EXCERPTED DATA:
[Start of Attachment]
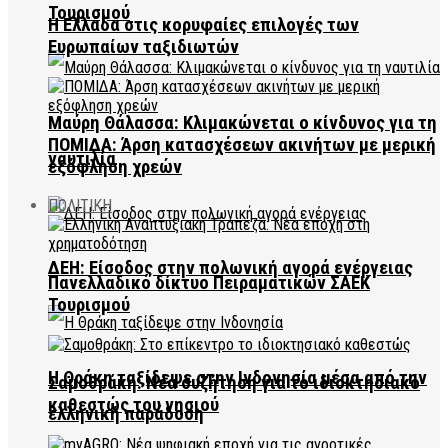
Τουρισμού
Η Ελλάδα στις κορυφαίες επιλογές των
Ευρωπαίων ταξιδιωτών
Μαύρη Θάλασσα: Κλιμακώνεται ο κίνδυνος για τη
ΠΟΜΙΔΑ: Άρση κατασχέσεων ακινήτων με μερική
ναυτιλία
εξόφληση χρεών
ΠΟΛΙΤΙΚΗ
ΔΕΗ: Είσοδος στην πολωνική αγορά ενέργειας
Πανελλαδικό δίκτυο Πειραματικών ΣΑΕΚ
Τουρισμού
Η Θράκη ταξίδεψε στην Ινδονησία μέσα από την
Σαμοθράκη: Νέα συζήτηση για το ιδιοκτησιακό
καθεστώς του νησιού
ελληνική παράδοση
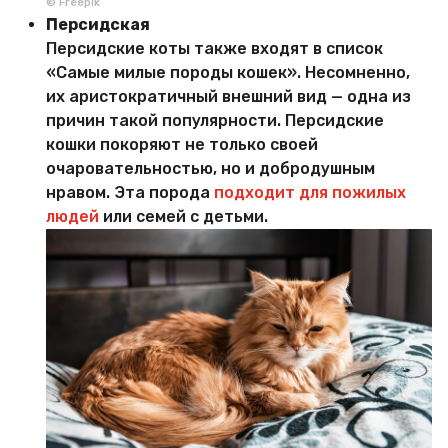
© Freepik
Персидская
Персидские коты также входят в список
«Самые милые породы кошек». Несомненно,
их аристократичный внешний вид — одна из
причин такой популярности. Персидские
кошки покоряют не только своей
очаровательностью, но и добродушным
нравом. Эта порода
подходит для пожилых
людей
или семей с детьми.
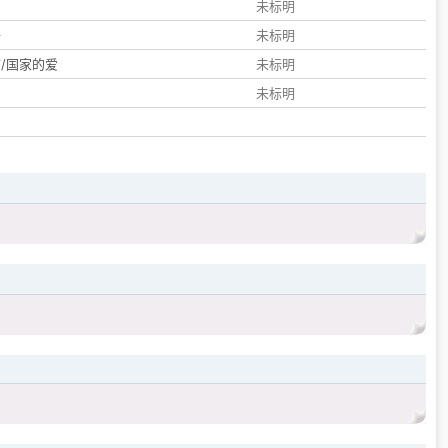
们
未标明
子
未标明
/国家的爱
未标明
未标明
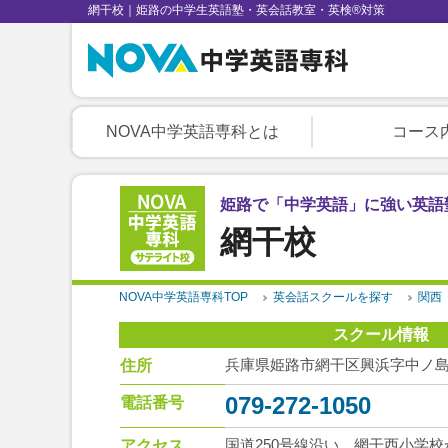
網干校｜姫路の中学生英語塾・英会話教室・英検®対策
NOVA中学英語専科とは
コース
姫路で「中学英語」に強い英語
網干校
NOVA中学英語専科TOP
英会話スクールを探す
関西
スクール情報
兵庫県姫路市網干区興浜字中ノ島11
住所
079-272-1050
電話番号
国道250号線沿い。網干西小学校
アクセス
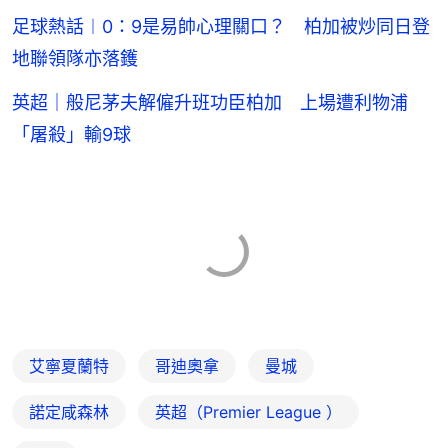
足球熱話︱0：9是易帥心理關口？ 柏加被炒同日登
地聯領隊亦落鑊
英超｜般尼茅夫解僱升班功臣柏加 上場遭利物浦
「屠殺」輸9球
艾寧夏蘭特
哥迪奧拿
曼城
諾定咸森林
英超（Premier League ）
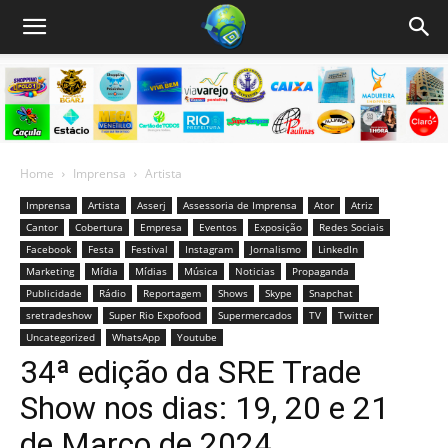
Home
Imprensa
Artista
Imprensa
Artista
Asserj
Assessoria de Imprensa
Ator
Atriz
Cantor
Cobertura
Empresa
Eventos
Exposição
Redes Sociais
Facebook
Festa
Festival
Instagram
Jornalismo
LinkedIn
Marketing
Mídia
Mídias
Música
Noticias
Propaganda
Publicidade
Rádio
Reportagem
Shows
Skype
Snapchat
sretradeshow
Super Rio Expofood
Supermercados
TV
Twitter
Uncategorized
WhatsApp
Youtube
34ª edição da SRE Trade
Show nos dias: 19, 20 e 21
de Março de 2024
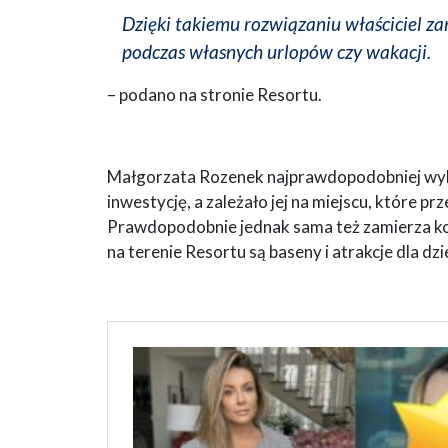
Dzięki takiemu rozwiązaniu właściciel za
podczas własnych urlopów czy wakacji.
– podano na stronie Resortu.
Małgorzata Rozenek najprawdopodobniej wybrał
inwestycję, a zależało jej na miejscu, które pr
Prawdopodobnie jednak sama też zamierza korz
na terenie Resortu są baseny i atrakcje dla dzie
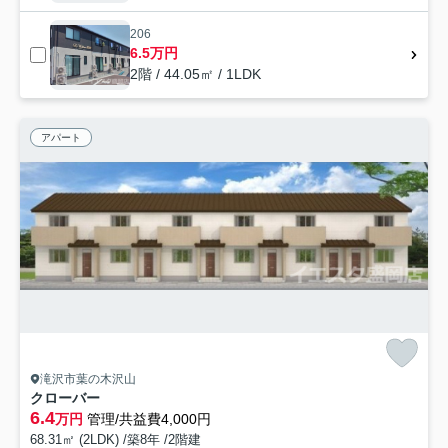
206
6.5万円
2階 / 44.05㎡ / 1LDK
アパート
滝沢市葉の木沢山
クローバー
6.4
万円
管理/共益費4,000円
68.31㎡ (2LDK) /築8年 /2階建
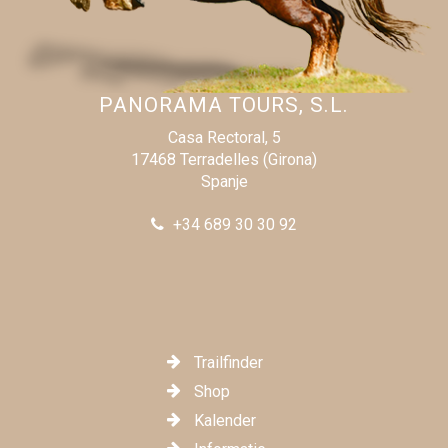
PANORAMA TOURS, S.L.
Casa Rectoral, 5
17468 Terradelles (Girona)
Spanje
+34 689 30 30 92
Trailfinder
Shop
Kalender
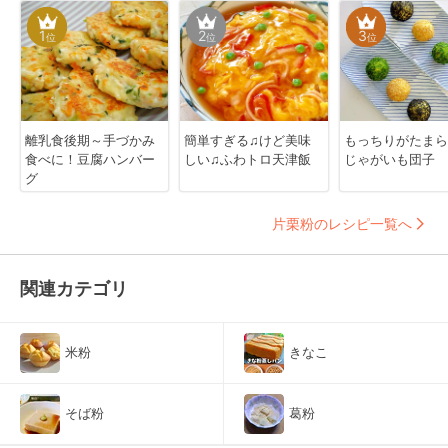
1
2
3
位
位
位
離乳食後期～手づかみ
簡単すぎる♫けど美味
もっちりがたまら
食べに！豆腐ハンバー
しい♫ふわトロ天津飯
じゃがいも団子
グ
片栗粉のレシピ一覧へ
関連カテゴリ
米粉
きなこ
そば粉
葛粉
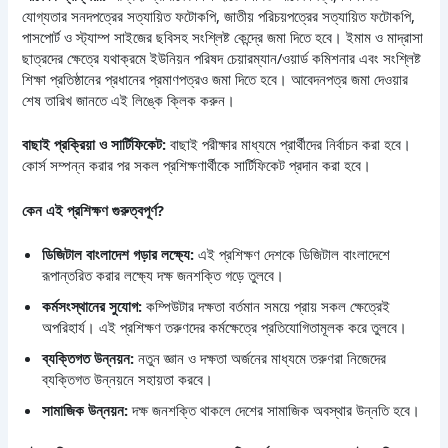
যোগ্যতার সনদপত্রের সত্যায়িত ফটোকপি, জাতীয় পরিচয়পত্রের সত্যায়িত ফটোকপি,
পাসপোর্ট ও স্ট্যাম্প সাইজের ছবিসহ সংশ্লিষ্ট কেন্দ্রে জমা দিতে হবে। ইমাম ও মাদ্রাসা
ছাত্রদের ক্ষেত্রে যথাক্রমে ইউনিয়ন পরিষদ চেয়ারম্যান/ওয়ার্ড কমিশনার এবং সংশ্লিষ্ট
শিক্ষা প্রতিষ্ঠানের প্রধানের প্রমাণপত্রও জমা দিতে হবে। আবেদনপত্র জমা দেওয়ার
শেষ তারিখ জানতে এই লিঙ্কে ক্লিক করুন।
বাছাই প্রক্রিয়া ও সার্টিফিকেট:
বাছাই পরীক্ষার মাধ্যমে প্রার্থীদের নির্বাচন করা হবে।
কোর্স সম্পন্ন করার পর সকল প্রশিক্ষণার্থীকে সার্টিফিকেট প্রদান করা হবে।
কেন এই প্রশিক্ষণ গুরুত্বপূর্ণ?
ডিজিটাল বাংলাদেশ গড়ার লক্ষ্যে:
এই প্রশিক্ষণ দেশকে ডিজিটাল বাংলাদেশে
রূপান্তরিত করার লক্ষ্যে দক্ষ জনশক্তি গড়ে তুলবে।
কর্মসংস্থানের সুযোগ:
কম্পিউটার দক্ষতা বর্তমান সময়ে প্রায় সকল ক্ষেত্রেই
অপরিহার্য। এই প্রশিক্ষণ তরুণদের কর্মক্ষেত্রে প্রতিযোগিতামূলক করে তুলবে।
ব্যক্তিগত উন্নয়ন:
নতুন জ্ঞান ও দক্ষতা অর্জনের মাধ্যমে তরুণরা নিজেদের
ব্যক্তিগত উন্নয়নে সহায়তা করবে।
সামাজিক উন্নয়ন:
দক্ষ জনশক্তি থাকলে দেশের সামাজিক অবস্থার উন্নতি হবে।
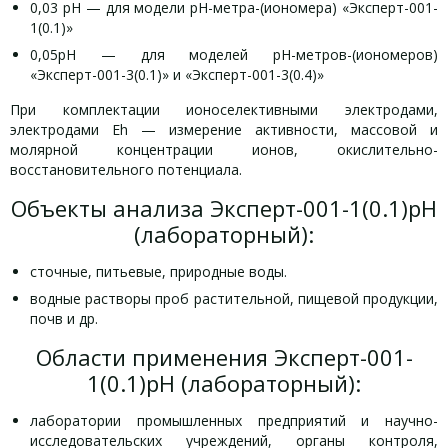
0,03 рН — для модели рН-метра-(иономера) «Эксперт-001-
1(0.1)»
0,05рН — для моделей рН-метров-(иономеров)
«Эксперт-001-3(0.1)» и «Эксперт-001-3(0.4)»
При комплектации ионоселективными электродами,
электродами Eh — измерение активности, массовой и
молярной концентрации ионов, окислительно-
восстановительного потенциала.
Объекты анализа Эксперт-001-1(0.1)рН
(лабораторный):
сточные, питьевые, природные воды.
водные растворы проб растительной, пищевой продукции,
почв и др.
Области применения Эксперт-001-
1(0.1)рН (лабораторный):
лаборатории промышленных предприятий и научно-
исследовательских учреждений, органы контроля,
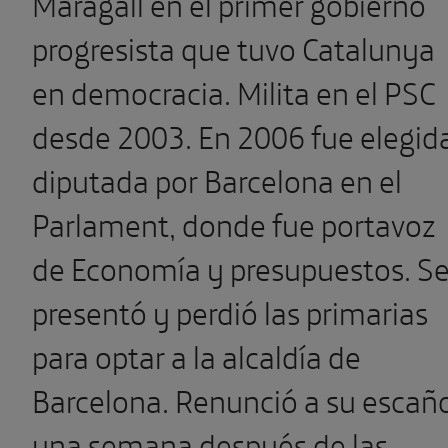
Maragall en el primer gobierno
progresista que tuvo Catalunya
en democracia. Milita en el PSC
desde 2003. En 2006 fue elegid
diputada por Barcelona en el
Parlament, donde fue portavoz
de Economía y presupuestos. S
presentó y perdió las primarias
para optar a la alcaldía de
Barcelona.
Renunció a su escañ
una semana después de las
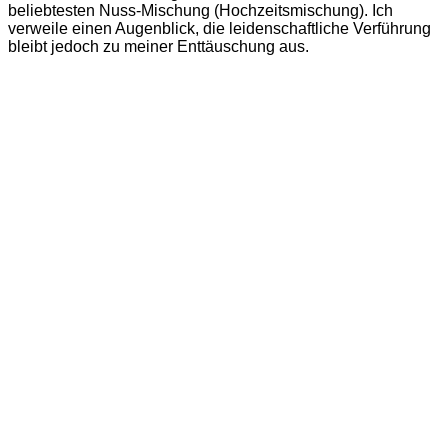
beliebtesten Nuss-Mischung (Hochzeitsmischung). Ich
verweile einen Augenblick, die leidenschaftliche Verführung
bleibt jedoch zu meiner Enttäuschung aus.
[End of Attachment]
An exact retyping of the material, minus the pictures, is the required answer.

ANSWER SECTION:
Τουρισμού
Η Ελλάδα στις κορυφαίες επιλογές των
Ευρωπαίων ταξιδιωτών
Μαύρη Θάλασσα: Κλιμακώνεται ο κίνδυνος για τη
ΠΟΜΙΔΑ: Άρση κατασχέσεων ακινήτων με μερική
ναυτιλία
εξόφληση χρεών
ΠΟΛΙΤΙΚΗ
ΔΕΗ: Είσοδος στην πολωνική αγορά ενέργειας
Πανελλαδικό δίκτυο Πειραματικών ΣΑΕΚ
Τουρισμού
Η Θράκη ταξίδεψε στην Ινδονησία μέσα από την
Σαμοθράκη: Νέα συζήτηση για το ιδιοκτησιακό
καθεστώς του νησιού
ελληνική παράδοση
© Freepik
Персидская
Персидские коты также входят в список
«Самые милые породы кошек». Несомненно,
их аристократичный внешний вид — одна из
причин такой популярности. Персидские
кошки покоряют не только своей
очаровательностью, но и добродушным
нравом. Эта порода
подходит для пожилых
людей
или семей с детьми.
们
未标明
子
未标明
/国家的爱
未标明
未标明
網干校｜姫路の中学生英語塾・英会話教室・英検®対策
NOVA中学英語専科とは
コース
姫路で「中学英語」に強い英語
網干校
NOVA中学英語専科TOP
英会話スクールを探す
関西
スクール情報
兵庫県姫路市網干区興浜字中ノ島11
住所
079-272-1050
電話番号
国道250号線沿い。網干西小学校
アクセス
足球熱話︱0：9是易帥心理關口？ 柏加被炒同日登
地聯領隊亦落鑊
英超｜般尼茅夫解僱升班功臣柏加 上場遭利物浦
「屠殺」輸9球
艾寧夏蘭特
哥迪奧拿
曼城
諾定咸森林
英超（Premier League ）
Home
Imprensa
Artista
Imprensa
Artista
Asserj
Assessoria de Imprensa
Ator
Atriz
Cantor
Cobertura
Empresa
Eventos
Exposição
Redes Sociais
Facebook
Festa
Festival
Instagram
Jornalismo
LinkedIn
Marketing
Mídia
Mídias
Música
Noticias
Propaganda
Publicidade
Rádio
Reportagem
Shows
Skype
Snapchat
sretradeshow
Super Rio Expofood
Supermercados
TV
Twitter
Uncategorized
WhatsApp
Youtube
34ª edição da SRE Trade
Show nos dias: 19, 20 e 21
de Março de 2024
Dzięki takiemu rozwiązaniu właściciel za
podczas własnych urlopów czy wakacji.
– podano na stronie Resortu.
Małgorzata Rozenek najprawdopodobniej wybrał
inwestycję, a zależało jej na miejscu, które pr
Prawdopodobnie jednak sama też zamierza korz
na terenie Resortu są baseny i atrakcje dla dzie
206
6.5万円
2階 / 44.05㎡ / 1LDK
アパート
滝沢市葉の木沢山
クローバー
6.4
万円
管理/共益費4,000円
68.31㎡ (2LDK) /築8年 /2階建
PANORAMA TOURS, S.L.
Casa Rectoral, 5
17468 Terradelles (Girona)
Spanje
+34 689 30 30 92
Trailfinder
Shop
Kalender
1
2
3
位
位
位
離乳食後期～手づかみ
簡単すぎる♫けど美味
もっちりがたまら
食べに！豆腐ハンバー
しい♫ふわトロ天津飯
じゃがいも団子
グ
片栗粉のレシピ一覧へ
関連カテゴリ
米粉
きなこ
そば粉
葛粉
যোগ্যতার সনদপত্রের সত্যায়িত ফটোকপি, জাতীয় পরিচয়পত্রের সত্যায়িত ফটোকপি,
পাসপোর্ট ও স্ট্যাম্প সাইজের ছবিসহ সংশ্লিষ্ট কেন্দ্রে জমা দিতে হবে। ইমাম ও মাদ্রাসা
ছাত্রদের ক্ষেত্রে যথাক্রমে ইউনিয়ন পরিষদ চেয়ারম্যান/ওয়ার্ড কমিশনার এবং সংশ্লিষ্ট
শিক্ষা প্রতিষ্ঠানের প্রধানের প্রমাণপত্রও জমা দিতে হবে। আবেদনপত্র জমা দেওয়ার
শেষ তারিখ জানতে এই লিঙ্কে ক্লিক করুন।
বাছাই প্রক্রিয়া ও সার্টিফিকেট:
বাছাই পরীক্ষার মাধ্যমে প্রার্থীদের নির্বাচন করা হবে।
কোর্স সম্পন্ন করার পর সকল প্রশিক্ষণার্থীকে সার্টিফিকেট প্রদান করা হবে।
কেন এই প্রশিক্ষণ গুরুত্বপূর্ণ?
ডিজিটাল বাংলাদেশ গড়ার লক্ষ্যে:
এই প্রশিক্ষণ দেশকে ডিজিটাল বাংলাদেশে
রূপান্তরিত করার লক্ষ্যে দক্ষ জনশক্তি গড়ে তুলবে।
কর্মসংস্থানের সুযোগ:
কম্পিউটার দক্ষতা বর্তমান সময়ে প্রায় সকল ক্ষেত্রেই
অপরিহার্য। এই প্রশিক্ষণ তরুণদের কর্মক্ষেত্রে প্রতিযোগিতামূলক করে তুলবে।
ব্যক্তিগত উন্নয়ন:
নতুন জ্ঞান ও দক্ষতা অর্জনের মাধ্যমে তরুণরা নিজেদের
ব্যক্তিগত উন্নয়নে সহায়তা করবে।
সামাজিক উন্নয়ন:
দক্ষ জনশক্তি থাকলে দেশের সামাজিক অবস্থার উন্নতি হবে।
0,03 рН — для модели рН-метра-(иономера) «Эксперт-001-
1(0.1)»
0,05рН — для моделей рН-метров-(иономеров)
«Эксперт-001-3(0.1)» и «Эксперт-001-3(0.4)»
При комплектации ионоселективными электродами,
электродами Eh — измерение активности, массовой и
молярной концентрации ионов, окислительно-
восстановительного потенциала.
Объекты анализа Эксперт-001-1(0.1)рН
(лабораторный):
сточные, питьевые, природные воды.
водные растворы проб растительной, пищевой продукции,
почв и др.
Области применения Эксперт-001-
1(0.1)рН (лабораторный):
лаборатории промышленных предприятий и научно-
исследовательских учреждений, органы контроля,
Maragall en el primer gobierno
progresista que tuvo Catalunya
en democracia. Milita en el PSC
desde 2003. En 2006 fue elegid
diputada por Barcelona en el
Parlament, donde fue portavoz
de Economía y presupuestos. S
presentó y perdió las primarias
para optar a la alcaldía de
Barcelona.
Renunció a su escañ
una semana después de las
beliebtesten Nuss-Mischung (Hochzeitsmischung). Ich
verweile einen Augenblick, die leidenschaftliche Verführung
bleibt jedoch zu meiner Enttäuschung aus.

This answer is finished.